As shown in Tables 2, 3, re-localization performance for hand-crafted features with graph reduction (1-2-3-4-5-6 map) is better with less nodes than on single and 1+6 maps, but is lower than on 1+3+5, 2+4+6, and 1+2+3+4+5+6 maps. However, there is significantly less memory used when graph reduction is enabled. Another observation is that the average re-localization jumps are higher on 1-2-3-4-5-6 than with other multi-session maps. A first reason is that with graph reduction, the number of visual inliers is lower (at similar level than with single maps) because there are less frames that would have exactly the same illumination level than the frame to re-localize. Another reason is that maps with graph reduction would be less correctly optimized (i.e., not representing as well the environment than other multi-session maps), as there are less constraints in the graph. Without graph reduction, more odometry links are kept in the graph (VIO generates more accurate transforms between frames than re-localization using only RGB-D data); thus, the map would be better optimized. To test this hypothesis, as ground truth is not available for this dataset, the map 1+2+3+4+5+6 has been reprocessed offline to add more links between all sessions. For each node in the graph, the closest node not already linked to it is tested with the TE approach. If TE is accepted, a new loop closure is added to the graph. This whole process is repeated five times with all nodes in the map. The resulting map is then expected to be even closer to a real ground truth because of the added constraints. To make sure of this, the generated dense point cloud is inspected qualitatively to validate that there are no double surfaces or objects. Table 6 shows the absolute trajectory error (ATE) (Sturm et al., 2012) results with and without graph reduction. The ATE is smaller on the maps without graph reduction because all constraints of all sessions are kept. Figure 6 illustrates the error by superposing the optimized poses (blue nodes) on the ground truth poses (gray nodes). With graph reduction, the blue and the corresponding gray nodes are less overlapping, meaning that the final optimized graph represents less well the environment, thus higher re-localization jumps would be expected, as observed in Table 2.

TABLE 6

TABLE 6. ATE (mm) comparison with and without graph reduction.

FIGURE 6

FIGURE 6. Comparison of the multi-session maps 1+2+3+4+5+6 (top) and 1-2-3-4-5-6 (down) with SuperPoint feature. On the right are the zoomed parts of the corresponding rectangles on the left. Gray nodes correspond to what is considered to be the ground truth. Loop closure and odometry links are shown in blue and red, respectively. Orange links are created when reducing the graph (loop closure links propagated to neighbor nodes when a node is removed).

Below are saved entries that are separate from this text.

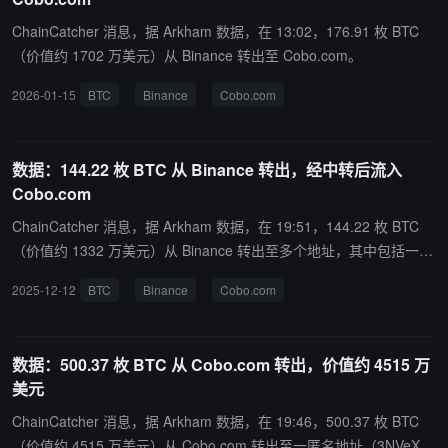
ChainCatcher 消息，据 Arkham 数据，在 13:02，176.91 枚 BTC
（价值约 1702 万美元）从 Binance 转出至 Cobo.com。
2026-01-15
BTC
Binance
Cobo.com
数据：144.22 枚 BTC 从 Binance 转出，经中转后流入
Cobo.com
ChainCatcher 消息，据 Arkham 数据，在 19:51，144.22 枚 BTC
（价值约 1332 万美元）从 Binance 转出至多个地址，其中包括一匿
名地址（bc1p2mlwr...开头）。随后，该地址将 83.06 枚 BTC 转移
2025-12-12
BTC
Binance
Cobo.com
至 Cobo.com。
数据：500.37 枚 BTC 从 Cobo.com 转出，价值约 4515 万
美元
ChainCatcher 消息，据 Arkham 数据，在 19:46，500.37 枚 BTC
（价值约 4515 万美元）从 Cobo.com 转出至一匿名地址（3NVeX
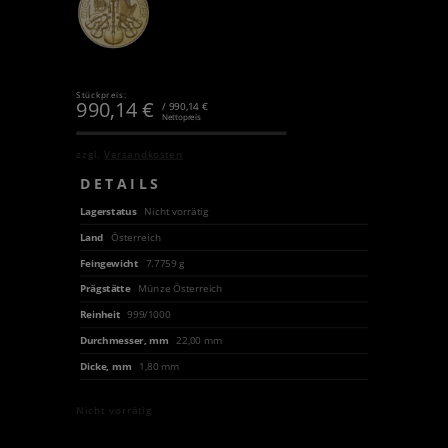
Stückpreis:
990,14
€
/ 990,14 €
Nettopreis
zzgl.
Versandkosten
DETAILS
Lagerstatus
Nicht vorrätig
Land
Österreich
Feingewicht
7.7759 g
Prägstätte
Münze Österreich
Reinheit
999/1000
Durchmesser, mm
22,00 mm
Dicke, mm
1,80 mm
Nicht vorrätig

4.3 Consecutive Session Re-Localization

The results presented in Section 4.2 suggest that the best re-localization results are when using the six mapping sessions merged together. Having six maps to record before doing navigation can be a tedious task if an operator has to teleoperate the robot many times and at the right time. It would be better to “teach” once the trajectory to follow and have the robot repeat the process autonomously for the mapping sessions. The problem is if the robot cannot re-localize robustly on its previous trajectory, it may not be able to reproduce it completely, thus failing at capturing the required data. Figure 7 shows the re-localization performance using a previous mapping session. The diagonal values represent the case when localization occurs every 30 min using the previous map. Results just over the main diagonal are if localization is done each hour using a map taken 1 hour ago (e.g., for the 1+3+5 and 2+4+6 multi-session cases). The top-right lines are for the 1+6 multi-session case during which the robot would be activated only at night while trying to re-localize using the map learned during the day. Having low re-localization performance is not that bad, but re-localizations should be evenly distributed; otherwise, the robot may get lost before being able to re-localize after having to navigate using dead-reckoning over a small distance. The maximum distance that the robot can robustly recover from depends on the odometry drift: if high, frequent re-localizations would be required to correctly follow the planned path. Looking at Figure 7B, SURF, SIFT, KAZE, DAISY, and SuperPoint (with or without SuperGlue) are features that do not give large gaps if maps are taken 30 min after the other. For maps taken 1 h after the other, only KAZE, SuperPoint, and DAISY do not show large gaps. Finally, SuperPoint may be the only one that could be used to only map the environment twice (e.g., one at day and one at night) and re-localize robustly using the first map. Table 7 shows the largest distance (gap) in meters that the robot would have traveled on dead-reckoning in Figure 7B, depending on if the maps were taken 30, 60, or 120 min apart. The percentage shows how many frames were re-localized under 55 cm of the previous re-localization. The number 55 has been chosen as the maximum distance between two consecutive frames taken at 1 Hz while walking at 55 cm per second.

FIGURE 7

FIGURE 7. Re-localization performance of the last five mapping sessions (x-axis) over preceding mapping sessions (y-axis), in relation to visual features used: (A) re-localization percentage; (B) re-localization over time.

TABLE 7

TABLE 7. Maximum distance (m) traveled while not being re-localized and the percentage of frames re-localized under 55 cm of the last re-localization.

5 Discussion

Multi-session seems a valid approach to improve visual re-localization robustness to illumination changes in indoor environments. The dataset used in this paper is however limited to 1 day. Depending on whether it is sunny, cloudy, or rainy, or because of variations of artificial lighting conditions in the environment or if curtains are open or closed, more mapping sessions would have to be taken to keep high re-localization performance over time. During weeks or months, changes in the environment (e.g., furniture changes, items that are being moved, removed, or added) could also influence performance. Continuously updating the multi-session map to adapt over time to environment changes could be a solution (Labbé and Michaud, 2017) which however, as the results suggest, would require more RAM even if graph reduction is enabled. For very long-term continuous multi-session mapping, a solution using RTAB-Map could be to enable its memory management approach (Labbé and Michaud, 2013), which would limit the size of the map in RAM. Another complementary approach to graph reduction could be to remove offline nodes on which the robot did not re-localize for a while (like weeks or months). Each node in the map would have to keep information about when was the last time a new frame has been re-localized on it. For example, if a room in the house has been renovated or redecorated, the robot could eventually definitely “forget” the old room images while keeping only the new ones. Similarly, the more formal probabilistic approach to model feature persistence from Rosen et al. (2016) could also be integrated to remove features from the map that have “vanished” over time from the environment.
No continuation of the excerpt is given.